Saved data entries
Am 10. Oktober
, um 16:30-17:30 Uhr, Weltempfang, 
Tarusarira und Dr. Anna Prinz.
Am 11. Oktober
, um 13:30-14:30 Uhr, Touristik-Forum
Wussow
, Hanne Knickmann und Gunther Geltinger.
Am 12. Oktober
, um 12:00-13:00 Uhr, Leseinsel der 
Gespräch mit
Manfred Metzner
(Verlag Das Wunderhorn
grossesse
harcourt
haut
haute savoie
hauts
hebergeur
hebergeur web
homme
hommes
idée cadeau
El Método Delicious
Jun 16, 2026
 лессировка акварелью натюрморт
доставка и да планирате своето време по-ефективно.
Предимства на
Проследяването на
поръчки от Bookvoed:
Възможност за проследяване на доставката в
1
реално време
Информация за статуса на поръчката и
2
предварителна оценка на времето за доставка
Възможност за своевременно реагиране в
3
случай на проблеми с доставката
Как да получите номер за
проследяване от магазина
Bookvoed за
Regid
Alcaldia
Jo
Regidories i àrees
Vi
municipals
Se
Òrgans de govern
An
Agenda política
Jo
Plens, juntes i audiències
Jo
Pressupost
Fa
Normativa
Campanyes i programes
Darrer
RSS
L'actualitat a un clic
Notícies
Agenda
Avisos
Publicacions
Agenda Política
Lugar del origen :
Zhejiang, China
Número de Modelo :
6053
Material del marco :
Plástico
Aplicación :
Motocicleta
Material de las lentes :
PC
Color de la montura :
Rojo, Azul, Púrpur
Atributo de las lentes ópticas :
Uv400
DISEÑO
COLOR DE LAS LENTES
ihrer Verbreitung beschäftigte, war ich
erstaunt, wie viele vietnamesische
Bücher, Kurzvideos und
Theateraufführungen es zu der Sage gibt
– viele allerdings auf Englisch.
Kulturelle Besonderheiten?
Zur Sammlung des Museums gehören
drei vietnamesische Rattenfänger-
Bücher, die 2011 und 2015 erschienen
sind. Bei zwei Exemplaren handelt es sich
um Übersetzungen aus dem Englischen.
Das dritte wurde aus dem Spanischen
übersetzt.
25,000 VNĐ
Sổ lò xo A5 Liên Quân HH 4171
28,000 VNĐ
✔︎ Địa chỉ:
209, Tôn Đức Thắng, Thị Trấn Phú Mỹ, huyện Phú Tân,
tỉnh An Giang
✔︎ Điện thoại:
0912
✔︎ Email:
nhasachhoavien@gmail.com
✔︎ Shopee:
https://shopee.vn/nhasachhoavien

▸ Exercise objective: If a line in the data holds the string "vietnamesische", copy that line.

▸ Your response:
erstaunt, wie viele vietnamesische
drei vietnamesische Rattenfänger-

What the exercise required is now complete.